[EXERCISE DIRECTIONS]
Everything from the line containing "Área de Serviço Completa" through the last line of the material must be restated word for word, and only that.

[EXERCISE INPUT]
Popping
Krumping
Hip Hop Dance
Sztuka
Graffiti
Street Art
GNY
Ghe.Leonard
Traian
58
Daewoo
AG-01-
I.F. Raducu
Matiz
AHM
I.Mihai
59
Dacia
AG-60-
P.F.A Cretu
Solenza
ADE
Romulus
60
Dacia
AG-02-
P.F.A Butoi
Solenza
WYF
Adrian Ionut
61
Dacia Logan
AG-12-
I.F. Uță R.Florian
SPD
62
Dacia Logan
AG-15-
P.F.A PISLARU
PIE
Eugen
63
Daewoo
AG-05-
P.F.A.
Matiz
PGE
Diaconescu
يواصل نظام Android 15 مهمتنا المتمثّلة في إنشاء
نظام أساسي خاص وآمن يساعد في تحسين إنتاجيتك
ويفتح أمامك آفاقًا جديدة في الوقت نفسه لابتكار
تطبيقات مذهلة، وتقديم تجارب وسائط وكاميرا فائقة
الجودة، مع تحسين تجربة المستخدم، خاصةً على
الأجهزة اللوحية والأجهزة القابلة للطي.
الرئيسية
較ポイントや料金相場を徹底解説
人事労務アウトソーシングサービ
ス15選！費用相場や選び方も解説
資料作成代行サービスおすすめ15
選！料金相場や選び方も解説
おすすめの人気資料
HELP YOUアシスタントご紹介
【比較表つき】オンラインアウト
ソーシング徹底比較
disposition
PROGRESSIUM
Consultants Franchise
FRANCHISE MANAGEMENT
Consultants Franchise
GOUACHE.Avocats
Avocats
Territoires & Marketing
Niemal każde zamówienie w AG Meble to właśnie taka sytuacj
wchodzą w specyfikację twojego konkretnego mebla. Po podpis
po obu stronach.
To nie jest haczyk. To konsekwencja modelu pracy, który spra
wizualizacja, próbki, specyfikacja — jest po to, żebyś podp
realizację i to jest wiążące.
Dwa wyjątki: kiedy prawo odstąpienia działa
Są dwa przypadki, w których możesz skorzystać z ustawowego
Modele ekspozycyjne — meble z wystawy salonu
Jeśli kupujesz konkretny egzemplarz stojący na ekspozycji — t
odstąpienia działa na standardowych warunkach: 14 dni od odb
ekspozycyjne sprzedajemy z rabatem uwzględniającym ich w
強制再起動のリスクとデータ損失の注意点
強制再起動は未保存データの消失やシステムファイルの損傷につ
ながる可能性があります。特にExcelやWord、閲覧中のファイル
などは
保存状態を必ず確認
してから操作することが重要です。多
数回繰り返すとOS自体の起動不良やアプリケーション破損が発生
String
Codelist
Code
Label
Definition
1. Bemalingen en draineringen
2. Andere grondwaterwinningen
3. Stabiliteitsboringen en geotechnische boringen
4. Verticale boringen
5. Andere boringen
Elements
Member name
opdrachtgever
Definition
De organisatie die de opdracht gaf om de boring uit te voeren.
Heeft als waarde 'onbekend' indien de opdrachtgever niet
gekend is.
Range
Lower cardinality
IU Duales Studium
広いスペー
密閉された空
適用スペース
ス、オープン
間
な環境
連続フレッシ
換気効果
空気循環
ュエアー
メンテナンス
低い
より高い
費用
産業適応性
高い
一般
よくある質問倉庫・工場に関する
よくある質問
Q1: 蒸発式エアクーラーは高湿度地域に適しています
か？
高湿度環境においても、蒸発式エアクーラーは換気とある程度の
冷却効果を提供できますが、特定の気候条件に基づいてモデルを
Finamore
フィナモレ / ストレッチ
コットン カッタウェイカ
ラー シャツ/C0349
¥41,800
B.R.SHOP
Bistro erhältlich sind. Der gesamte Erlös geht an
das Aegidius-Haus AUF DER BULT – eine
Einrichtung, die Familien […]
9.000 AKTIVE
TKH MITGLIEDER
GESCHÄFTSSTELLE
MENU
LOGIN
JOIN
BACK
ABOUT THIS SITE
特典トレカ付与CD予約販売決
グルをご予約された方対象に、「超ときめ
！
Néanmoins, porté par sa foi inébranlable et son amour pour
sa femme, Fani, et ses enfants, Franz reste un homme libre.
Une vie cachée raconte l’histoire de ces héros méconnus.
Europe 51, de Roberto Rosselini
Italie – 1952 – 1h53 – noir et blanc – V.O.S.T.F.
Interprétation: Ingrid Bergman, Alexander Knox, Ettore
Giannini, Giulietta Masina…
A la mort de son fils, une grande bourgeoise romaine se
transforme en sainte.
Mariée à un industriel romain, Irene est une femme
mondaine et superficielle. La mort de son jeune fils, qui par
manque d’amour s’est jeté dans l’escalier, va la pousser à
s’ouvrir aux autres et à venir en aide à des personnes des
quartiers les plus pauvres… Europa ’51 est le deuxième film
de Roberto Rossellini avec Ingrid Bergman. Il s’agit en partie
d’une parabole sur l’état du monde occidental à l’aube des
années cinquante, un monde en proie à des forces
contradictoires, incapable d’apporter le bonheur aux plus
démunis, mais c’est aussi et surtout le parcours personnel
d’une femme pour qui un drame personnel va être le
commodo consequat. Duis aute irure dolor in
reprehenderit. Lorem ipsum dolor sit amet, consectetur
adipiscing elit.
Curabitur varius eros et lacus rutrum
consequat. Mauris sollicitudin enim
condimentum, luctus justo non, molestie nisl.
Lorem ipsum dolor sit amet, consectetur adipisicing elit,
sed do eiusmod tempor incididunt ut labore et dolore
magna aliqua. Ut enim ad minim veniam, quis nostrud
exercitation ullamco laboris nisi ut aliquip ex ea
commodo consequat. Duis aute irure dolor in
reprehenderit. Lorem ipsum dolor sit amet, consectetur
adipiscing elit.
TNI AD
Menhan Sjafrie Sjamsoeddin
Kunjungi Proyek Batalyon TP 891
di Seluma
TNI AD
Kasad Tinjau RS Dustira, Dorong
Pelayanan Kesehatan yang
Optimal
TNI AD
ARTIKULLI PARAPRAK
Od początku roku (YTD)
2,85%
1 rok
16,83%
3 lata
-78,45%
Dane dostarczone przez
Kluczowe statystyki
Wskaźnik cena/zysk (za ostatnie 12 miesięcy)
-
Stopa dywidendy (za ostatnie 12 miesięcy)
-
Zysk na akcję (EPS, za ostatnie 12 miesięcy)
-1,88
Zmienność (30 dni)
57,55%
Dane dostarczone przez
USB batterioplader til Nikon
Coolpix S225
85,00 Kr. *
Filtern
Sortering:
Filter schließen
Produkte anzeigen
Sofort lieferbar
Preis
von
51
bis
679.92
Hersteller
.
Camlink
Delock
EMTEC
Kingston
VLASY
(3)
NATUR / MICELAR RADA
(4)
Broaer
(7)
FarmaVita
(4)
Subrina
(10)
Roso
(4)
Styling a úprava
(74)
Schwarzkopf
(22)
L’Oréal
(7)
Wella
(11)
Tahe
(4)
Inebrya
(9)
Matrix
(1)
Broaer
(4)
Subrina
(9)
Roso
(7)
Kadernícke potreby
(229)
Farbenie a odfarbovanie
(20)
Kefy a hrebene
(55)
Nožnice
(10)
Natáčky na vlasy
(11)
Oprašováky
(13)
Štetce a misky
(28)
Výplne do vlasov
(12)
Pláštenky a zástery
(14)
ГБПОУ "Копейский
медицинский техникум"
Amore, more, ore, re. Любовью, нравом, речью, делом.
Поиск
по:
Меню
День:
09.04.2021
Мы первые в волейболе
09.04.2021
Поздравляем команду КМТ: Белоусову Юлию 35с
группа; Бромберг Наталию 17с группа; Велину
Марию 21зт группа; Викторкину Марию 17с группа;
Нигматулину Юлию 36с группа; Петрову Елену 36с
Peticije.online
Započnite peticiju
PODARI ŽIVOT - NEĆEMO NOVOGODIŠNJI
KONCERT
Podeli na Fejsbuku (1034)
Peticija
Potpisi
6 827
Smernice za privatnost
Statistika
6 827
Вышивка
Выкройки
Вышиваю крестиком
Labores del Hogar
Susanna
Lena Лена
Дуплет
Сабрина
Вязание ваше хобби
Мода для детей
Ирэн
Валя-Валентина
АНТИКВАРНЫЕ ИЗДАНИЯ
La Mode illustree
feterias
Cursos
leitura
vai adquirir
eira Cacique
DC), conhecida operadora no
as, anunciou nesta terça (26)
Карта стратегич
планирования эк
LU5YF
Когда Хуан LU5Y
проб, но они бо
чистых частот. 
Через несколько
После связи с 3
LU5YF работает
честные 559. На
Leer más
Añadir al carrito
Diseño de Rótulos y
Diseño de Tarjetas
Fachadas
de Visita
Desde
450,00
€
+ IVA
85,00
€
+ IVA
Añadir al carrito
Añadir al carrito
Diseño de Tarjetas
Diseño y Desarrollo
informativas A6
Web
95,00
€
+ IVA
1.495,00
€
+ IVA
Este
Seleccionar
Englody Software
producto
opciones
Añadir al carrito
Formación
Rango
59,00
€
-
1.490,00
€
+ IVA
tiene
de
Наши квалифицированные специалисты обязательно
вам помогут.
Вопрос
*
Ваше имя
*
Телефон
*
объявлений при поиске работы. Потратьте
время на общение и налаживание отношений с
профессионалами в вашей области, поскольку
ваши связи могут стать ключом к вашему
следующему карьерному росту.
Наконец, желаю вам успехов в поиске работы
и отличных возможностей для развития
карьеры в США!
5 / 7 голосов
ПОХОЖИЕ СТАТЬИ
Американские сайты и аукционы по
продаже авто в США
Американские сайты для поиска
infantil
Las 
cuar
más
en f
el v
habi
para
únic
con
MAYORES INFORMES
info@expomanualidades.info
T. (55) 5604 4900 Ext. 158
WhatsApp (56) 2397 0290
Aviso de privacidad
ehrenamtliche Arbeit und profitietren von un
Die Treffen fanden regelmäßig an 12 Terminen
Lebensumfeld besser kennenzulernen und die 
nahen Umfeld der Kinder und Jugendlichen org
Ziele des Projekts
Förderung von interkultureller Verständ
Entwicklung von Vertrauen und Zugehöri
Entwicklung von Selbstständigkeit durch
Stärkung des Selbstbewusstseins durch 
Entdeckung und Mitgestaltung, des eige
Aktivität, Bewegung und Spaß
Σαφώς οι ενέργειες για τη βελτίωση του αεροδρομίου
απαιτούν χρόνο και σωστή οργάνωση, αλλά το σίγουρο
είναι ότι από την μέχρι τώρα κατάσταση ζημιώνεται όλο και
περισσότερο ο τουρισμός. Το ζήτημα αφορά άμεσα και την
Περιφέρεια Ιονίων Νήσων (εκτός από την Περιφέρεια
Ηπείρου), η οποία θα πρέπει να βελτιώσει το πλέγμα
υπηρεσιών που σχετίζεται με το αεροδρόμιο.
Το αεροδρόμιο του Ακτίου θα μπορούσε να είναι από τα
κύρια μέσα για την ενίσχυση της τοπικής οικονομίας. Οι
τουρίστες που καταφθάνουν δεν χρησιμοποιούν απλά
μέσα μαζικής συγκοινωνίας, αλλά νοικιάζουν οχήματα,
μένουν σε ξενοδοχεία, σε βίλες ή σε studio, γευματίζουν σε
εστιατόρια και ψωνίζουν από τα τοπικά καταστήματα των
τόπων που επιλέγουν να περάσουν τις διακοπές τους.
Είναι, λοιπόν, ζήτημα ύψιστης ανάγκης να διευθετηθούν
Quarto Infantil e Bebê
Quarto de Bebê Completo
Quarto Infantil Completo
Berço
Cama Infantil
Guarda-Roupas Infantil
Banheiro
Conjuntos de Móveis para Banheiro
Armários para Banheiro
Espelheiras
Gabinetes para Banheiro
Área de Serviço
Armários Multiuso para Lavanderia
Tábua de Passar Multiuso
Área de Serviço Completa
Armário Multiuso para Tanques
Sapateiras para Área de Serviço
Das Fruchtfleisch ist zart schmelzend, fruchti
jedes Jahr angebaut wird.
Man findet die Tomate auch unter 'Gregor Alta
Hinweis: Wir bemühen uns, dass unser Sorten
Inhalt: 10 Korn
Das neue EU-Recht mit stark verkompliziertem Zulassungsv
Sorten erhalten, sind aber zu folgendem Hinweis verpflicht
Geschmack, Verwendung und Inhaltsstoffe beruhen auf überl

[RESULT FOR THIS TASK]
Área de Serviço Completa
Armário Multiuso para Tanques
Sapateiras para Área de Serviço
Das Fruchtfleisch ist zart schmelzend, fruchti
jedes Jahr angebaut wird.
Man findet die Tomate auch unter 'Gregor Alta
Hinweis: Wir bemühen uns, dass unser Sorten
Inhalt: 10 Korn
Das neue EU-Recht mit stark verkompliziertem Zulassungsv
Sorten erhalten, sind aber zu folgendem Hinweis verpflicht
Geschmack, Verwendung und Inhaltsstoffe beruhen auf überl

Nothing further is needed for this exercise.